No doubt it’s a valid concern as residents want 100% guarantees, but it’s a really simple explanation of why the council opted for this option with a revenue enhancement—it’s the easiest way to pass a tax, they are not out to “trick” anyone.
The reason for not choosing a “special tax” which is what opponent’s state should have occurred as a form of “guarantee”. Unfortunately a special tax would never pass in this atmosphere as is that it requires a 66.6% voter approval. The council chose the option which requires a 50%+1 vote which means the funds first go into the general fund.
It’s my belief; most people in the council’s shoes would opt for the 50+1% vote.
Since the Council moved forward with their decision we now are hearing statements running amuck all over social media and websites which include, but not limited to the following:
- We cannot trust this mayor and city council to do the right thing.
- Politicians are not trusted to do the right thing with the money.
- Do you really trust the same old city council members to change their ways?
- No guarantee it will be spent on Police Officers only. This additional TAX will go into the General Fund and can be spent on other things besides police officers
- The real reason they went with a 50%+ 1 is because the council wants and needs money for anything else but police
For the record, these are all valid concerns and they should not be dismissed from the discussion. But the problem with them is they really do not have much substance when one really sits down and thinks about them.
For example, “We cannot trust the mayor and the city council to do the right thing.” Okay, why not? What has this council which includes a new mayor and two new councilmembers done to break the public’s trust?
Same goes for the statement, “politicians are not trusted to do the right thing with the money”. Again, I ask why not? After all, the citizens of Antioch voted in this councilmembers (note: Tiscareno was appointed), so there has to be some form of trust.
I believe these types of argument stated above are really have nothing to do with the tax going into the general fund, but rather a distrust of Government. Most people realize the police department needs help, its government standing in the way.
Unfortunately, the anti-government sentiment is straw man argument with no substance attached to Measure C because no action has yet been taken with the funds because the tax revenue has not been voted on, generated or spent.

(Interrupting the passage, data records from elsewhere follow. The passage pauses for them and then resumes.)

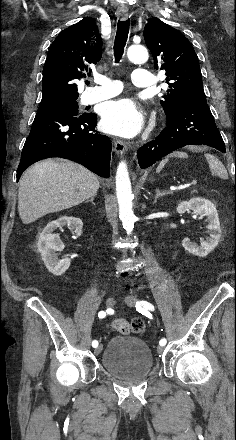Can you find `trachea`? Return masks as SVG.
<instances>
[{
  "label": "trachea",
  "mask_w": 236,
  "mask_h": 440,
  "mask_svg": "<svg viewBox=\"0 0 236 440\" xmlns=\"http://www.w3.org/2000/svg\"><path fill=\"white\" fill-rule=\"evenodd\" d=\"M130 20L119 21L117 24V32L114 42L115 62L118 63L123 55L124 47L127 42L129 33Z\"/></svg>",
  "instance_id": "1"
}]
</instances>
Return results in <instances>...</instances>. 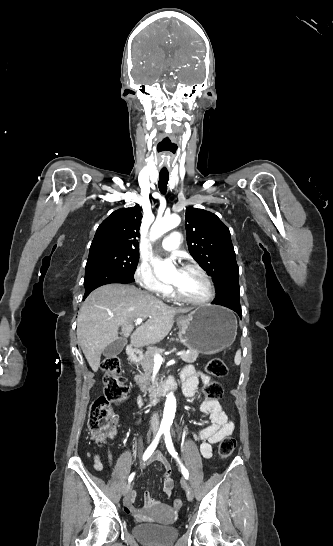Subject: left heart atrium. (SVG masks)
<instances>
[{
  "label": "left heart atrium",
  "instance_id": "1",
  "mask_svg": "<svg viewBox=\"0 0 333 546\" xmlns=\"http://www.w3.org/2000/svg\"><path fill=\"white\" fill-rule=\"evenodd\" d=\"M182 270H179L178 273L181 274Z\"/></svg>",
  "mask_w": 333,
  "mask_h": 546
}]
</instances>
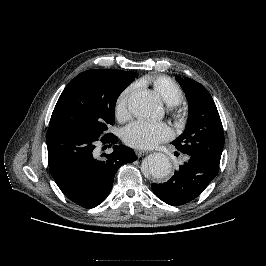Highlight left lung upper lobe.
<instances>
[{"label": "left lung upper lobe", "mask_w": 266, "mask_h": 266, "mask_svg": "<svg viewBox=\"0 0 266 266\" xmlns=\"http://www.w3.org/2000/svg\"><path fill=\"white\" fill-rule=\"evenodd\" d=\"M186 94L189 114L185 132L172 144L180 152L195 156L219 167L224 147V133L216 105L200 83L176 76Z\"/></svg>", "instance_id": "1"}]
</instances>
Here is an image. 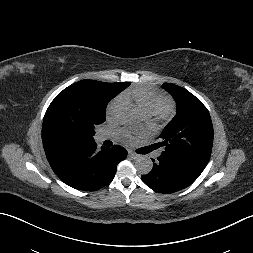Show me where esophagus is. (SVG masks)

The truth is, neither supporters nor opponents can say for certain whether or not the funds will be spent only for the police department. Any argument for or against regarding the money being spend is invalid.
Instead, all the public should be basing their vote on is whether or not they want an improved police department, additional officers on the street, and a safer Antioch which is what the City Council has promised.
Given the amount of pressure for the public, I find it very unlikely that the council defer funds to another cause. You also have an outspoken police chief who would alert anyone and everyone who would listen of what was transpiring.
So again, it get back to the City of Antioch residents deciding if they want to work on fixing crime and taking back their city. Or residents can vote “no” based off straw man arguments? It’s a pretty easy decision when you consider what would happen should the council break their promise.
The council should at the very least be given the chance to keep its promise to the public and should they break the public’s trust with the generated revenue, It goes a little something like this.
The moment the oversight committee announces the council is spending money against its promise and, immediate recalls can and should begin—we will even help promote recalls which is how strongly we feel should the council pull the rug out from underneath everyone.
To offer further future protections for Measure C spending in the next three election cycles, candidates should be given pledges to sign vowing to ensure Measure C is spent as promised—should they refuse, that’s a candidate not worthy of being elected. Should they sway from their promise upon being elected, recall them as well!
The point is, trust is in the eye of the beholder and trust has to begin somewhere—it might as well be with Measure C. Instead of worrying about rhetoric and fighting the solution, realize this is the solution. A “no” vote outcome further delays fixing crime and puts Antioch further behind ever catching up.
For the record, do I personally have concerns about the funds being placed in the general fund? Absolutely!!! But my response as to why I support the tax is because the alternative of doing nothing is worse. It means no additional boots on the street while response times remain unacceptable.
For those with reservations, simply support it, but ensure your council is on a short leash.